Folding and retention of rotavirus glycoproteins in the endoplasmic reticulum

Abstract

The endoplasmic reticulum (ER) is a membrane bound organelle composed of a network of cisternae stretching throughout the cytoplasm. Functionally, the ER performs many essential processes, such as glycosylation, and biosynthesis of lipids; it provides a redox potential condition for forming S-S linkages, and a quality control system, and functions as an intracellular calcium store. Rotavirus, a segmented dsRNA virus, is one of very few viruses that undergoes a unique maturation process in the ER and has therefore been an attractive model for the study of ER-translocation, retention and protein folding. In this thesis, I have studied how rotavirus and rotavirus proteins assemble in the eucaryotic cells. The rotavirus genome encodes 12 structural and nonstructural proteins; two of these proteins, the outer capsid VP7 protein and the nonstructural enterotoxin NSP4 protein, are associated with the ER and have been of particular interest in this thesis.

We found that brefeldin A, a compound that causes relocation of resident Golgi proteins to the ER, had a pronounced effect on rotavirus assembly and oligosaccharide processing (paper I). The results show that VP7, but not NSP4, was trimmed by [alpha]-mannosidase II, a medial Golgi enzyme, during brefeld in a treatment. Electron microscopy analysis revealed that brefeldin A interfered in the transition from the intermediate enveloped particles to the mature triple shelled particles. We also found that glycosylation inhibitors caused misfolding of VP7, which lead to stable interdisulfide aggregates (paper II). These observations suggest that the major function of the carbohydrates on VP7 is to facilitate correct disulfide bond formation and to stabilize the conformation. In paper III, we found that NSP4 associated with calnexin, a lectin-like chaperone, during oligosaccharide processing. This interaction was found to be glycan- and time-dependent. Novel experiments with castanospermine, a glucosidase 1 and II inhibitor, revealed that glucose trimming and calnexin NSP4-interaction were not essential for assembly of infectious virus. The role of ATP for activity of certain molecular chaperones has previously been discussed. In paper IV, we show that VP7 rapidly misfolds in an energy-depleted milieu. We also found that VP7 attained a stable minimum-energy-state immediately after translation in the ER. Most surprisingly, energy-misfolded VP7 could be recovered and obtain correct disulfide bonds and antigenicity following a shift to an ATP-rich milieu.

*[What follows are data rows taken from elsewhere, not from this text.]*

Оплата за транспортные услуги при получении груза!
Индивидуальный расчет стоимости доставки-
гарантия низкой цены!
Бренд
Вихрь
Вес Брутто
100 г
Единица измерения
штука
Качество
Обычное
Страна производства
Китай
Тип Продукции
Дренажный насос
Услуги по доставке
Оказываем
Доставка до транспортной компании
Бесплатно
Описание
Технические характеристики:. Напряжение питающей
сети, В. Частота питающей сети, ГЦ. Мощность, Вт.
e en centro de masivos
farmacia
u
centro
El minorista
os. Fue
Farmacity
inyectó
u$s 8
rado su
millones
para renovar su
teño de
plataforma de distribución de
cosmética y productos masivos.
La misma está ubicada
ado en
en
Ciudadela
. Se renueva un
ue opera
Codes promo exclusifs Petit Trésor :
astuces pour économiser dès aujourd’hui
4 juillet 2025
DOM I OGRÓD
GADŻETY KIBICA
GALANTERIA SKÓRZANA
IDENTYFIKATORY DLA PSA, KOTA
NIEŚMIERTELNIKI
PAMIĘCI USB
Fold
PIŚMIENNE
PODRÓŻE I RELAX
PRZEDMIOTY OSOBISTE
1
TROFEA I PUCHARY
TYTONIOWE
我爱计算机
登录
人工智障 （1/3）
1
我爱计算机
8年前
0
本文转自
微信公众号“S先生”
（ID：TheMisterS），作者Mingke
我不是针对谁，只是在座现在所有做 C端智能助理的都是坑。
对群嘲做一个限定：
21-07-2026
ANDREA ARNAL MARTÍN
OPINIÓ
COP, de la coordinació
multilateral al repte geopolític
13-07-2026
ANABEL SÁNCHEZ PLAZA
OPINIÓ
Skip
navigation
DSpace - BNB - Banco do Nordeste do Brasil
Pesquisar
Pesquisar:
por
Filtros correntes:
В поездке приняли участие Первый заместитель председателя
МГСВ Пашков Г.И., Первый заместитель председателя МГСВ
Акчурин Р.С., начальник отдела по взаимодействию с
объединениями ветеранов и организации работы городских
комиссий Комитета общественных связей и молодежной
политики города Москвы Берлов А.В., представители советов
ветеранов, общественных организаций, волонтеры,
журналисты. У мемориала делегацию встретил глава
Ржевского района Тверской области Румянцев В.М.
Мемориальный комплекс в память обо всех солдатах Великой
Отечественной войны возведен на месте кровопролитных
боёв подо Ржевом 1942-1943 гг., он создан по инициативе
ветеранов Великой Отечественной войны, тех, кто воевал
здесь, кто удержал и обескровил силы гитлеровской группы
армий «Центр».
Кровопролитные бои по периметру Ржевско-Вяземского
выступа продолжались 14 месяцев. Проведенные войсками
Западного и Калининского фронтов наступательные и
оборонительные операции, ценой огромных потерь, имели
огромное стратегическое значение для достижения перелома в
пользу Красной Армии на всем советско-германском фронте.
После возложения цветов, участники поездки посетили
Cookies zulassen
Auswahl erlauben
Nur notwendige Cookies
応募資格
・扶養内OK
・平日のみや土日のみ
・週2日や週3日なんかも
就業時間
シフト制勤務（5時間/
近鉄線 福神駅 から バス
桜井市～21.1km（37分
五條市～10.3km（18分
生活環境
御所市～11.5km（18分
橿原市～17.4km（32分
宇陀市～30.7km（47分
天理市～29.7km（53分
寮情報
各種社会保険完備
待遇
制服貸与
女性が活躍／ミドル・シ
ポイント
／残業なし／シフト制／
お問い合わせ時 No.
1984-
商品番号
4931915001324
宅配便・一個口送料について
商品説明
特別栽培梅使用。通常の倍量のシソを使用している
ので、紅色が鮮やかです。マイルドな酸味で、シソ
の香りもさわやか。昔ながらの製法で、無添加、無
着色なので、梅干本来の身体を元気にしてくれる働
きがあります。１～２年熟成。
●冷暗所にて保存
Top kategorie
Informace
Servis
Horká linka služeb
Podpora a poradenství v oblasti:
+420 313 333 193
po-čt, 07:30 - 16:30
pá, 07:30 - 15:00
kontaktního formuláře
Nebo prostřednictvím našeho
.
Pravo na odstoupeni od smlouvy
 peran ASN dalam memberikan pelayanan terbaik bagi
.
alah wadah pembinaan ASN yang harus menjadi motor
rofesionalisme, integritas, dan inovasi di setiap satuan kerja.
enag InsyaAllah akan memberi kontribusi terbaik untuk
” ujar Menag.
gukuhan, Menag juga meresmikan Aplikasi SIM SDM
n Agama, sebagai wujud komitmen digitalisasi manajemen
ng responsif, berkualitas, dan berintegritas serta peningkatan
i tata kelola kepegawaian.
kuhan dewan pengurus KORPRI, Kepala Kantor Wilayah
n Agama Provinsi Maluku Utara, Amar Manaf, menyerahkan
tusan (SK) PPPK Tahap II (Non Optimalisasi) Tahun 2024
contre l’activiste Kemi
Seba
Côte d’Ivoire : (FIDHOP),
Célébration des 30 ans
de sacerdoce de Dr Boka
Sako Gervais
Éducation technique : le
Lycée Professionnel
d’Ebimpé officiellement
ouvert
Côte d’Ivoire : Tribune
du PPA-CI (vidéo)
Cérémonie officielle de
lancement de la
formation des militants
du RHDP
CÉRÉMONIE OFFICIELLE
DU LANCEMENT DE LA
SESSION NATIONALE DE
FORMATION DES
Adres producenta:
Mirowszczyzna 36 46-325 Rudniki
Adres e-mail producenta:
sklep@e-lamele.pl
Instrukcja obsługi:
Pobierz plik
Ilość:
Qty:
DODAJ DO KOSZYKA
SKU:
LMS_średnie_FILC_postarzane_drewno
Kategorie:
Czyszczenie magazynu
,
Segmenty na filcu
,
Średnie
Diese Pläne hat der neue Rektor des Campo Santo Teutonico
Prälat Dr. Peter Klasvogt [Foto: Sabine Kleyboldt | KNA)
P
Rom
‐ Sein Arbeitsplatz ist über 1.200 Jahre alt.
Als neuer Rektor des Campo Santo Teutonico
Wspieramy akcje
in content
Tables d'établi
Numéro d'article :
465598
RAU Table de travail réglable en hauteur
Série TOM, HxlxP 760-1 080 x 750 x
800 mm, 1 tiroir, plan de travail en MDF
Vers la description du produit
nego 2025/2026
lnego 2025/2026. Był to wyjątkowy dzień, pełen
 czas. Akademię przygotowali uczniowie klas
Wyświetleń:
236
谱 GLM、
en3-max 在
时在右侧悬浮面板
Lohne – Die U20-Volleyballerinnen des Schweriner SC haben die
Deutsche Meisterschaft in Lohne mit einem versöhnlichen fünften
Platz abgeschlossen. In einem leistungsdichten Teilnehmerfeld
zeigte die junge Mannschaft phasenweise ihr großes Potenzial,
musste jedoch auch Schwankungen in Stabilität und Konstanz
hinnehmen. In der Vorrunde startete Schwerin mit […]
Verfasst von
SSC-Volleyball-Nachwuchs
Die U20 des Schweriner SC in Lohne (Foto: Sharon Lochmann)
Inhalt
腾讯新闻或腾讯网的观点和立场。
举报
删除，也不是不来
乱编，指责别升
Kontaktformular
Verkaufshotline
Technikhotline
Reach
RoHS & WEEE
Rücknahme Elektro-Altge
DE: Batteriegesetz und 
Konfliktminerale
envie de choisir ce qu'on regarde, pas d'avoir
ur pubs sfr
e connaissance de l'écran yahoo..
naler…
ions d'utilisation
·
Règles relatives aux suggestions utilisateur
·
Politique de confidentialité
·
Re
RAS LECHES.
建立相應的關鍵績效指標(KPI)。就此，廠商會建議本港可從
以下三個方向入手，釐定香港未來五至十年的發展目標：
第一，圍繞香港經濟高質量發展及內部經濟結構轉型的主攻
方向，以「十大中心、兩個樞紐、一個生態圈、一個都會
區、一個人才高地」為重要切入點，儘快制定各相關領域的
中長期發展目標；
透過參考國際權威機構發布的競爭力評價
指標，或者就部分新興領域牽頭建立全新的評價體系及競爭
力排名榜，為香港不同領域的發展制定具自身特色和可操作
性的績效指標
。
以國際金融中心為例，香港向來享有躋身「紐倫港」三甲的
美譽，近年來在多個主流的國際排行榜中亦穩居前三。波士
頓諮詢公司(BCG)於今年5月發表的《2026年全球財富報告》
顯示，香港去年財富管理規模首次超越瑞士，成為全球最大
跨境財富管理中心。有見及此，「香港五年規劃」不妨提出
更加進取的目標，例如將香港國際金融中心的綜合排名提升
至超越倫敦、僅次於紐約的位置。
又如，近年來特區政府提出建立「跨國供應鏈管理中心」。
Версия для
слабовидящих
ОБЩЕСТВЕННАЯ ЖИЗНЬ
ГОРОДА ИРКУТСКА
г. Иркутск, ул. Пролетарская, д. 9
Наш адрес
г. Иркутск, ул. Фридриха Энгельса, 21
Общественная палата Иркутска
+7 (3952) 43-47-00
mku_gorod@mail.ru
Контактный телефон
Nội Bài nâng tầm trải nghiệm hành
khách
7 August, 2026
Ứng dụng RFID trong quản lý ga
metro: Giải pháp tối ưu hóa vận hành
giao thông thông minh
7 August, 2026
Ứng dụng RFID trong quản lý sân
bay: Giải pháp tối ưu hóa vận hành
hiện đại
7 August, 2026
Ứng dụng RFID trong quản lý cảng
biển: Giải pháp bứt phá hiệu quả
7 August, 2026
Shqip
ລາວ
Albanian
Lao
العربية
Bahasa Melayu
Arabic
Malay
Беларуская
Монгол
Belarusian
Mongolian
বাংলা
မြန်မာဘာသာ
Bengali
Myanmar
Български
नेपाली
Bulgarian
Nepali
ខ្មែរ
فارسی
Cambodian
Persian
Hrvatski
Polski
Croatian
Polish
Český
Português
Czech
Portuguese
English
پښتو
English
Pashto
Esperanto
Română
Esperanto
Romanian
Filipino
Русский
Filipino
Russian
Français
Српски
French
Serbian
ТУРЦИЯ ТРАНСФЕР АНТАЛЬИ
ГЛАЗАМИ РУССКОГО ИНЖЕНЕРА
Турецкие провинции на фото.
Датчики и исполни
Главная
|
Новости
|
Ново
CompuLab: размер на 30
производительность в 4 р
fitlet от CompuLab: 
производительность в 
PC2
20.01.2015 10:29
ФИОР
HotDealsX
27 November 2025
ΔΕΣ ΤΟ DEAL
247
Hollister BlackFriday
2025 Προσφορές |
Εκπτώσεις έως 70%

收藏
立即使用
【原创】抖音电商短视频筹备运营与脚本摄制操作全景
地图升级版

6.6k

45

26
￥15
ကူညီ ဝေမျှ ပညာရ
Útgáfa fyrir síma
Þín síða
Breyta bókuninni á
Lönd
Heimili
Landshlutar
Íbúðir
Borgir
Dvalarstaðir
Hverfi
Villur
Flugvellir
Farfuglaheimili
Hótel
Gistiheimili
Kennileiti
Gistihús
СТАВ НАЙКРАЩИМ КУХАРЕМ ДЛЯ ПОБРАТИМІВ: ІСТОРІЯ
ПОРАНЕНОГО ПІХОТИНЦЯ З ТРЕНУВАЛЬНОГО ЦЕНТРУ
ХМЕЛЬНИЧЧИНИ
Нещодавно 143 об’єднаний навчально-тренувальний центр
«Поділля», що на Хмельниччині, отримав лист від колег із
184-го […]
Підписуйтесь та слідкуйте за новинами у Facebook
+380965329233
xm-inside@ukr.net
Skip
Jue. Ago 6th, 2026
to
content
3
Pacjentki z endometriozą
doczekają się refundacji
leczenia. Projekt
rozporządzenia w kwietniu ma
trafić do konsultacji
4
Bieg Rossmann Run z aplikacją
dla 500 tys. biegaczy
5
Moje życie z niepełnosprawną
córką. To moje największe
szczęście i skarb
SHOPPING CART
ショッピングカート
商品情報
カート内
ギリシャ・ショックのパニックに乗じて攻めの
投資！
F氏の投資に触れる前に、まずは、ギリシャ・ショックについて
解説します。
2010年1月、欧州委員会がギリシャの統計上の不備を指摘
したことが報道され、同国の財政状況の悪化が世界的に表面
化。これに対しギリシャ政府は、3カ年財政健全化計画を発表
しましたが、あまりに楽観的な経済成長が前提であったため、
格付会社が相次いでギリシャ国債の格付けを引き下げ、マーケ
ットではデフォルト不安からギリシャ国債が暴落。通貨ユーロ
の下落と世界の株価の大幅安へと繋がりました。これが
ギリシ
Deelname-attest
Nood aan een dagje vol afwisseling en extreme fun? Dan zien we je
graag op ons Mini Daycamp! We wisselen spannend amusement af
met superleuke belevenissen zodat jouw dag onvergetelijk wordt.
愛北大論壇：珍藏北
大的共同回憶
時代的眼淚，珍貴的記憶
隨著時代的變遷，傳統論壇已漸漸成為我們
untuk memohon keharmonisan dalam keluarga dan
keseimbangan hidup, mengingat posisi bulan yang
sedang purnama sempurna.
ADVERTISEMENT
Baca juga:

Our results show, for the first time, that rotavirus VP7 disulfide bond formation is an ATP-dependent process. The most reasonable explanation for the energy requirement of VP7 during folding is thus a close interaction with an ATP-dependent chaperone, such as Bip (grp 78), and possibly protein disulfide isomerase. VP7 and N5P4 mature and accumulate in the ER. While three amino acids in the N-terminus have been proposed to function as a retention signal of VP7, no information is yet available on how NSP4 remains associated with the ER. The last paper describes a region between amino acids 85-123 in the cytoplasmic tail of NSP4 that is involved in ER retention. This region covers also a part of a domain involved in membrane destabilization and oligomerization. Taken together our observations provide new information about protein folding and retention of ER-associated proteins in general, and for rotavirus VP7 and NSP4 in particular.